*** Opening GIVEN ENTRIES ***

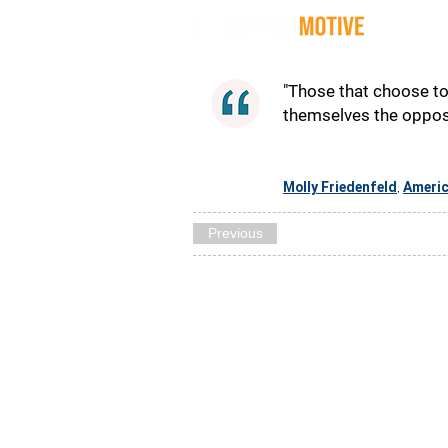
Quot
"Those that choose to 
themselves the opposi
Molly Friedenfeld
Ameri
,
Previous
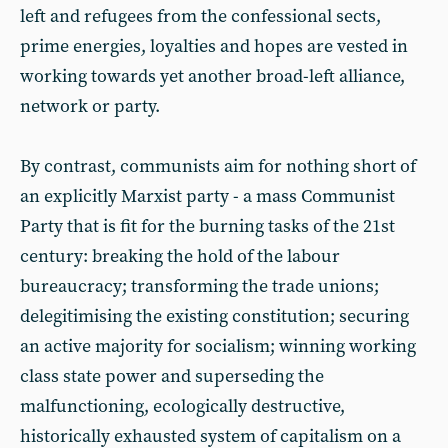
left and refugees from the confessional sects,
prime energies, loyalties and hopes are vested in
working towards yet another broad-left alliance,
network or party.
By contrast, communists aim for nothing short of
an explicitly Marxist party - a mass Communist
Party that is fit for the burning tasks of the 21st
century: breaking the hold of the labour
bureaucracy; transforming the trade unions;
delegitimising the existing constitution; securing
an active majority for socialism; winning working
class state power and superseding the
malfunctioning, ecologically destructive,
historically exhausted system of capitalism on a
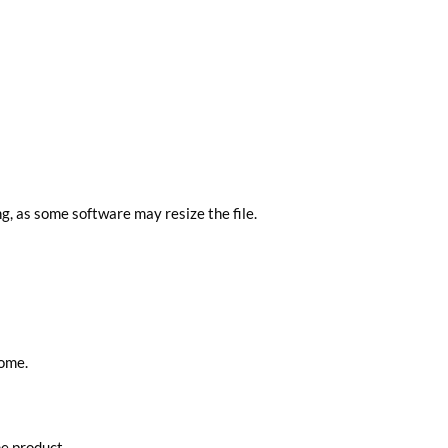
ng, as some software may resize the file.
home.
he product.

*** Closing GIVEN ENTRIES ***

PROBLEM STATEMENT | Leave out the pictures, and retype exactly the lines from the one containing "delegitimising the existing" through the final line of the data.

ANSWER AREA |
delegitimising the existing constitution; securing
an active majority for socialism; winning working
class state power and superseding the
malfunctioning, ecologically destructive,
historically exhausted system of capitalism on a
ng, as some software may resize the file.
home.
he product.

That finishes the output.